The direction: great. The acting: great. The music: great. No surprise there. 
Bane's theme is the booming drums (which sound like Japanese taiko drums). While I like it a lot, I still miss the quiet, weird atonal note that heralded the Joker's presence. But the heart-pumping drums let you know that Bane is on the scene.
Also, Selina Kyle's theme song is a nice little piano flourish. And thank you, Nolan, thank you for NOT ever calling Selina Kyle "Catwoman" in the film! Calling her that wouldn't have fit with Nolan's more realistic Batman movies.
I'm so glad to see the Tumbler back! And not only the one Tumbler. There's about 6-10 of them running around Gotham, still with their army fatigue paint job. Cool! Also, the Batwing -- called simply "The Bat" -- is very neat, too.
Bane's voice IS hard to understand some of the time. The filmmakers got a lot of flak once people heard it because everyone said it was hard to understand. Nolan chimed back with something about it not being entirely important to understand Bane all of the time. I would disagree. Bane has some great lines, it might just take you a few viewings to understand him fully. 
'The Dark Knight Rises' is a big movie. Maybe a little too big. In some respects it seems a little out of step with the other two Christopher Nolan films. 'Batman Begins' was Batman vs. the head mobster of Gotham and the cops and judges who were in his pocket. 
'The Dark Knight' was Batman vs. the Joker (an insane mobster) as well as the other mobsters in the city (with a twisted Harvey Dent near the end). 
'The Dark Knight Rises' is all of a sudden Batman vs. the terrorist revolutionary Bane and... [drum roll]... a nuke! 
That's about as big and balls-to-the-wall as you can go. The director and writers make it work, though. Like I said, it just may be a little TOO big. 
However, 'The Dark Knight Rises' actually feels more in-step with 'Batman Begins' than 'The Dark Knight' did because it's more of a direct sequel to 'Batman Begins'. It again follows the League of Shadows' interest in razing Gotham, which was started in 'Batman Begins'. 
It helps to remember the first two Nolan movies, because 'The Dark Knight Rises' quotes them a lot, visually speaking. There's quick shots spliced in from 'The Dark Knight' and 'Batman Begins'. And the prison in the film recalls the tunnel young Bruce Wayne falls down in 'Batman Begins'.
I think simply because it deals with a shadow society bent on Gotham's destruction again, 'The Dark Knight Rises' also feels more like a comic book movie again, as opposed to 'The Dark Knight', which felt like a cop/mobster movie that just happened to have Batman running around in it. 'The Dark Knight' felt more real because of that. 'The Dark Knight Rises' feels like a comic book movie once more. And that's not a bad thing. I'm just noting it.

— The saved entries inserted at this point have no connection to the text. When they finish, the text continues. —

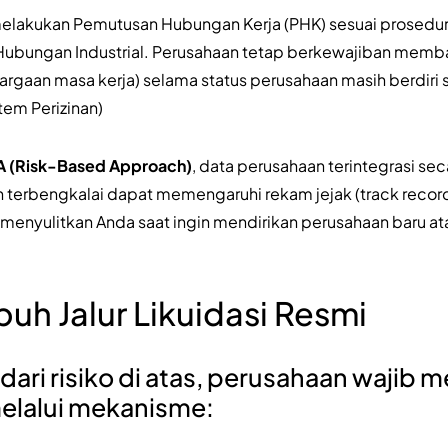
melakukan Pemutusan Hubungan Kerja (PHK) sesuai prosed
Hubungan Industrial. Perusahaan tetap berkewajiban memb
rgaan masa kerja) selama status perusahaan masih berdiri 
tem Perizinan)
 (Risk-Based Approach)
, data perusahaan terintegrasi sec
terbengkalai dapat memengaruhi rekam jejak (track record)
a menyulitkan Anda saat ingin mendirikan perusahaan baru at
puh Jalur Likuidasi Resmi
ari risiko di atas, perusahaan wajib 
lalui mekanisme: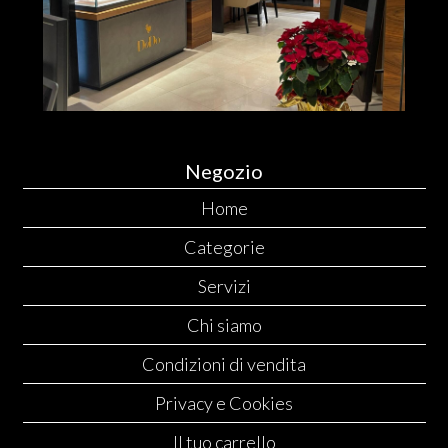
Negozio
Home
Categorie
Servizi
Chi siamo
Condizioni di vendita
Privacy e Cookies
Il tuo carrello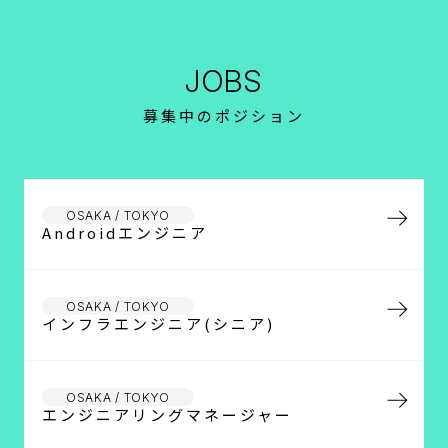
JOBS
募集中のポジション
OSAKA / TOKYO
Androidエンジニア
OSAKA / TOKYO
インフラエンジニア(シニア)
OSAKA / TOKYO
エンジニアリングマネージャー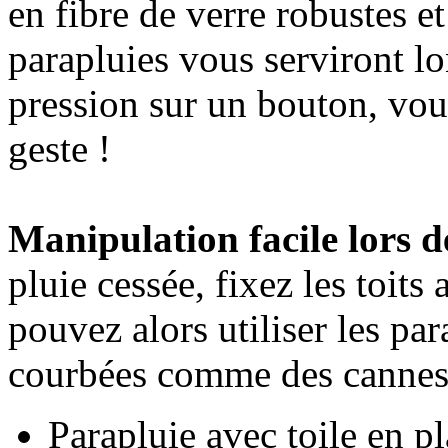
en fibre de verre robustes et
parapluies vous serviront l
pression sur un bouton, vou
geste !
Manipulation facile lors 
pluie cessée, fixez les toits
pouvez alors utiliser les pa
courbées comme des cannes 
Parapluie avec toile en pl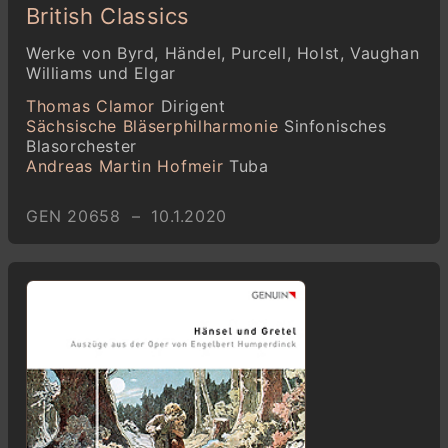
British Classics
Werke von Byrd, Händel, Purcell, Holst, Vaughan
Williams und Elgar
Thomas Clamor
Dirigent
Sächsische Bläserphilharmonie
Sinfonisches
Blasorchester
Andreas Martin Hofmeir
Tuba
GEN 20658 – 10.1.2020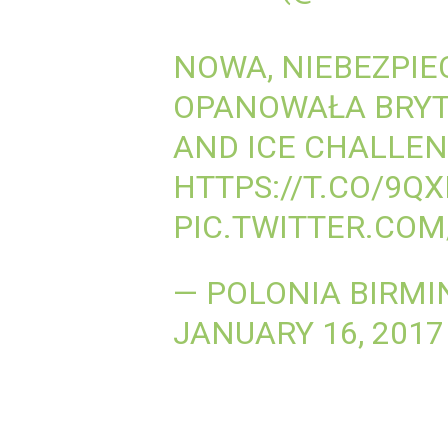
NOWA, NIEBEZPI
OPANOWAŁA BRYTY
AND ICE CHALLEN
HTTPS://T.CO/9Q
PIC.TWITTER.CO
— POLONIA BIRM
JANUARY 16, 2017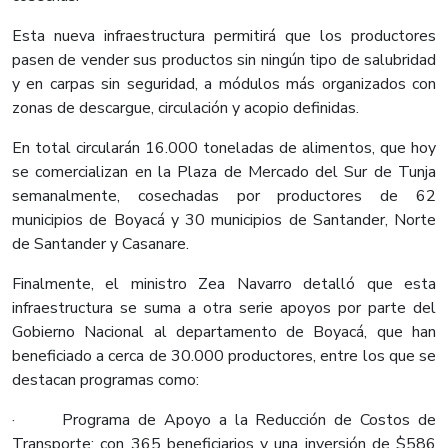
Esta nueva infraestructura permitirá que los productores
pasen de vender sus productos sin ningún tipo de salubridad
y en carpas sin seguridad, a módulos más organizados con
zonas de descargue, circulación y acopio definidas.
En total circularán 16.000 toneladas de alimentos, que hoy
se comercializan en la Plaza de Mercado del Sur de Tunja
semanalmente, cosechadas por productores de 62
municipios de Boyacá y 30 municipios de Santander, Norte
de Santander y Casanare.
Finalmente, el ministro Zea Navarro detalló que esta
infraestructura se suma a otra serie apoyos por parte del
Gobierno Nacional al departamento de Boyacá, que han
beneficiado a cerca de 30.000 productores, entre los que se
destacan programas como:
· Programa de Apoyo a la Reducción de Costos de
Transporte: con 365 beneficiarios y una inversión de $586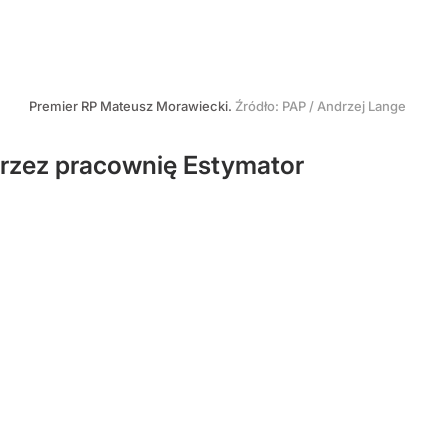
Premier RP Mateusz Morawiecki.
Źródło:
PAP
/
Andrzej Lange
rzez pracownię Estymator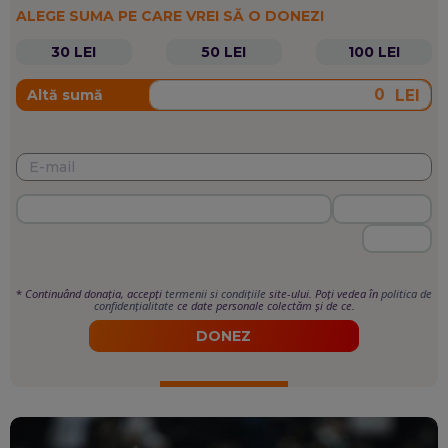
ALEGE SUMA PE CARE VREI SĂ O DONEZI
30 LEI
50 LEI
100 LEI
LEI
Altă sumă
*
Continuând donația, accepți
termenii si condițiile
site-ului. Poți vedea în
politica de
confidențialitate
ce date personale colectăm și de ce.
DONEZ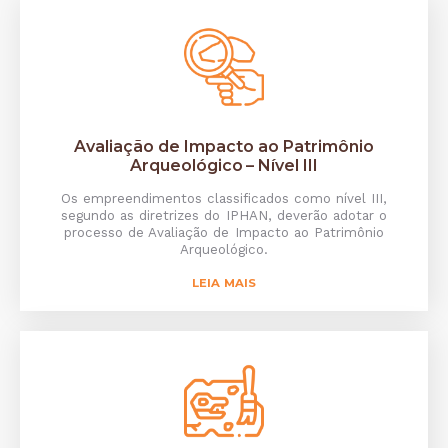
Avaliação de Impacto ao Patrimônio
Arqueológico – Nível III
Os empreendimentos classificados como nível III,
segundo as diretrizes do IPHAN, deverão adotar o
processo de Avaliação de Impacto ao Patrimônio
Arqueológico.
LEIA MAIS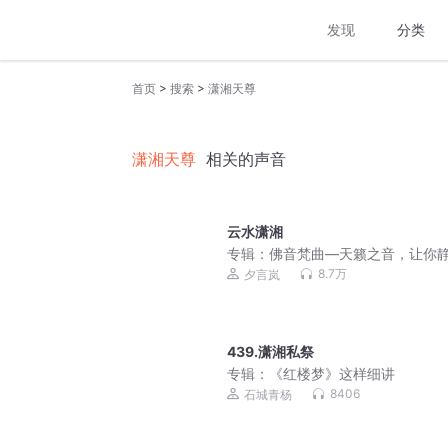
发现
分类
>
>
首页
搜索
潇湘天尊
潇湘天尊
相关的声音
云水潇湘
专辑：
佛音梵曲—天籁之音，让你
来
8.7万
夕言岚
439.潇湘私祭
专辑：
《红楼梦》这样细讲
8406
石城青杨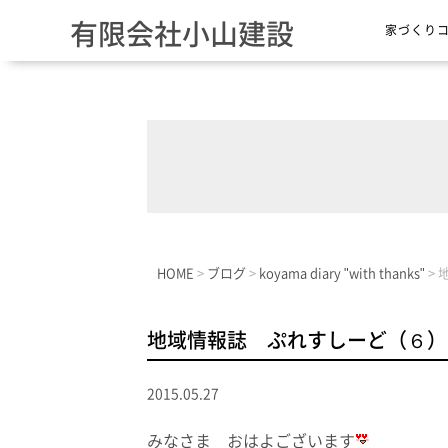
有限会社小山建設
家づくり
HOME
>
ブログ
>
koyama diary "with thanks"
>
地域情報誌 ぷれすしーど（６）
2015.05.27
みなさま おはよございます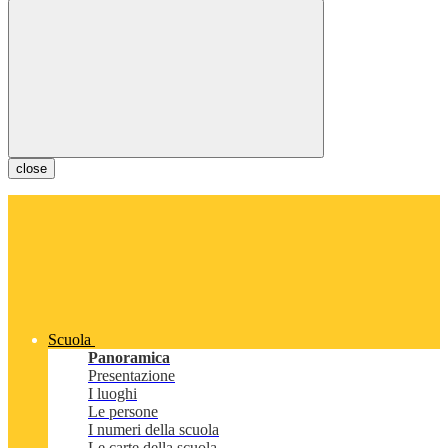
close
Scuola
Panoramica
Presentazione
I luoghi
Le persone
I numeri della scuola
Le carte della scuola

Also, it's hard to put into words, but something about 'The Dark Knight Rises' just isn't as personal as 'The Dark Knight' was. It's not necessarily a bad thing, it just is what it is.
I think in its attempts to be bigger than its predecessor, 'The Dark Knight Rises' loses that human element. 'The Dark Knight' was more about the people of the city (Batman/Bruce Wayne's love triangle with Rachael and Harvey Dent, the Joker killing people up close and personal with a knife, etc.). 
'The Dark Knight Rises' is more about Gotham the city, than it is about the people of Gotham. 
The film does suffer a bit from what most critics and commentators have noted: it's deadly serious, with little-to-no moments of levity, unlike the previous two Nolan films. 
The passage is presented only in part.